- Requirement:
Scan the listing below for "защиты", then report every line that has it.
=== Begin Enclosure ===
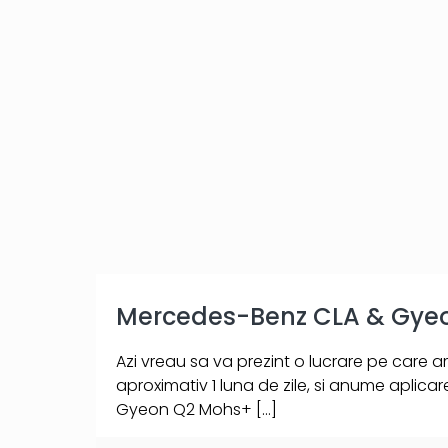
Mercedes-Benz CLA & Gye
Azi vreau sa va prezint o lucrare pe care 
aproximativ 1 luna de zile, si anume aplica
Gyeon Q2 Mohs+
[…]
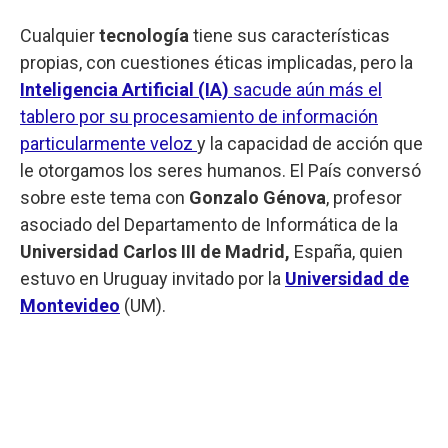
Cualquier
tecnología
tiene sus características
propias, con cuestiones éticas implicadas, pero la
Inteligencia Artificial (IA)
sacude aún más el
tablero por su procesamiento de información
particularmente veloz
y la capacidad de acción que
le otorgamos los seres humanos. El País conversó
sobre este tema con
Gonzalo Génova
, profesor
asociado del Departamento de Informática de la
Universidad Carlos III de Madrid,
España, quien
estuvo en Uruguay invitado por la
Universidad de
Montevideo
(UM).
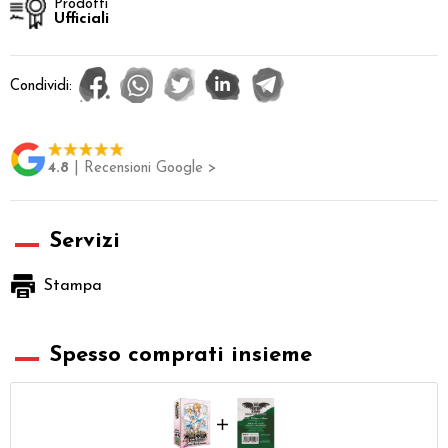
Prodotti
Ufficiali
Condividi:
4.8
| Recensioni Google >
Servizi
Stampa
Spesso comprati insieme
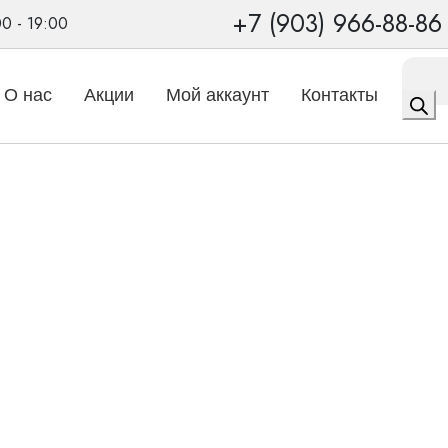
+7 (903) 966-88-86
00 - 19:00
Поиск
товаро
О нас
Акции
Мой аккаунт
Контакты
риканальные
/
INSIO 7BX ITC+PBS WL (L)
 Signia INSIO 7BX ITC+P
ый размер, максимальные возможности.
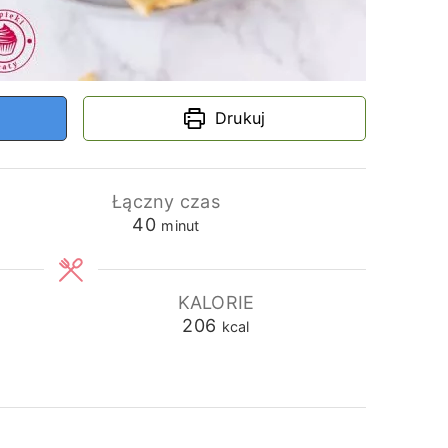
Drukuj
Łączny czas
minuty
40
minut
KALORIE
206
kcal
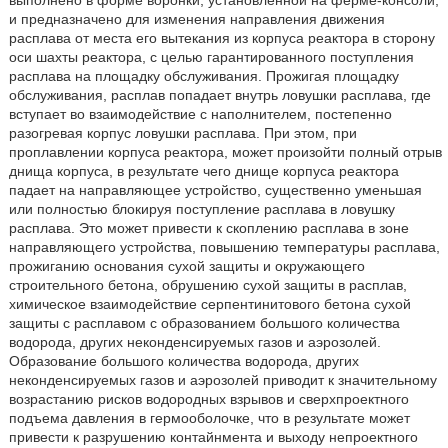
выполнено в форме воронки, установленной на ферме-консоли,
и предназначено для изменения направления движения
расплава от места его вытекания из корпуса реактора в сторону
оси шахты реактора, с целью гарантированного поступления
расплава на площадку обслуживания. Прожигая площадку
обслуживания, расплав попадает внутрь ловушки расплава, где
вступает во взаимодействие с наполнителем, постепенно
разогревая корпус ловушки расплава. При этом, при
проплавлении корпуса реактора, может произойти полный отрыв
днища корпуса, в результате чего днище корпуса реактора
падает на направляющее устройство, существенно уменьшая
или полностью блокируя поступление расплава в ловушку
расплава. Это может привести к скоплению расплава в зоне
направляющего устройства, повышению температуры расплава,
прожиганию основания сухой защиты и окружающего
строительного бетона, обрушению сухой защиты в расплав,
химическое взаимодействие серпентинитового бетона сухой
защиты с расплавом с образованием большого количества
водорода, других неконденсируемых газов и аэрозолей.
Образование большого количества водорода, других
неконденсируемых газов и аэрозолей приводит к значительному
возрастанию рисков водородных взрывов и сверхпроектного
подъема давления в гермооболочке, что в результате может
привести к разрушению контайнмента и выходу непроектного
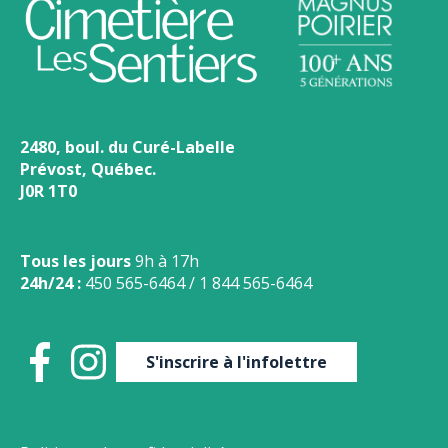
2480, boul. du Curé-Labelle
Prévost, Québec.
J0R 1T0
Tous les jours
9h à 17h
24h/24 :
450 565-6464
/
1 844 565-6464
S'inscrire à l'infolettre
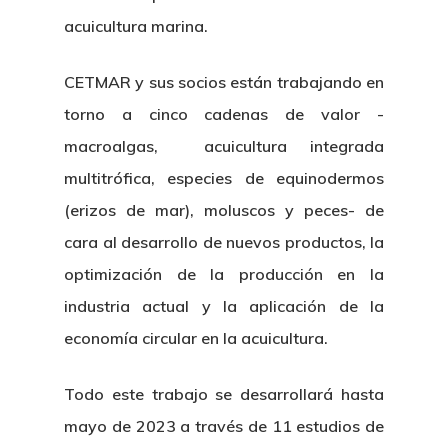
acuicultura marina.
CETMAR y sus socios están trabajando en
torno a cinco cadenas de valor -
macroalgas, acuicultura integrada
multitrófica, especies de equinodermos
(erizos de mar), moluscos y peces- de
cara al desarrollo de nuevos productos, la
optimización de la producción en la
industria actual y la aplicación de la
economía circular en la acuicultura.
Todo este trabajo se desarrollará hasta
mayo de 2023 a través de 11 estudios de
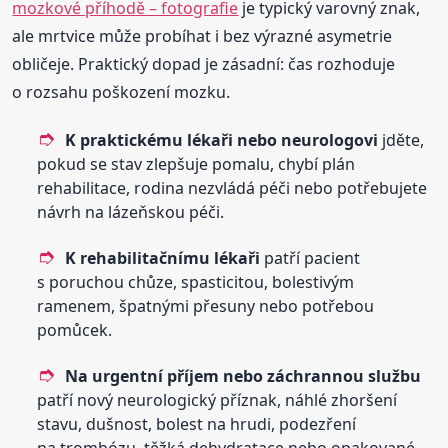
mozkové příhodě – fotografie
je typický varovný znak,
ale mrtvice může probíhat i bez výrazné asymetrie
obličeje. Praktický dopad je zásadní: čas rozhoduje
o rozsahu poškození mozku.
K praktickému lékaři nebo neurologovi
jděte,
pokud se stav zlepšuje pomalu, chybí plán
rehabilitace, rodina nezvládá péči nebo potřebujete
návrh na lázeňskou péči.
K rehabilitačnímu lékaři
patří pacient
s poruchou chůze, spasticitou, bolestivým
ramenem, špatnými přesuny nebo potřebou
pomůcek.
Na urgentní příjem nebo záchrannou službu
patří nový neurologický příznak, náhlé zhoršení
stavu, dušnost, bolest na hrudi, podezření
na trombózu, těžká dehydratace nebo opakované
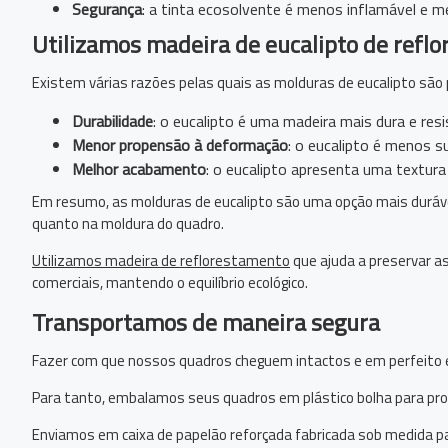
Segurança
: a tinta ecosolvente é menos inflamável e m
Utilizamos madeira de eucalipto de refl
Existem várias razões pelas quais as molduras de eucalipto são 
Durabilidade
: o eucalipto é uma madeira mais dura e re
Menor propensão à deformação
: o eucalipto é menos 
Melhor acabamento
: o eucalipto apresenta uma textur
Em resumo, as molduras de eucalipto são uma opção mais durável
quanto na moldura do quadro.
Utilizamos madeira de reflorestamento
que ajuda a preservar as
comerciais, mantendo o equilíbrio ecológico.
Transportamos de maneira segura
Fazer com que nossos quadros cheguem intactos e em perfeito e
Para tanto, embalamos seus quadros em plástico bolha para pro
Enviamos em caixa de papelão reforçada fabricada sob medida pa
=== End Enclosure ===
- The completed task:
прожиганию основания сухой защиты и окружающего
строительного бетона, обрушению сухой защиты в расплав,
защиты с расплавом с образованием большого количества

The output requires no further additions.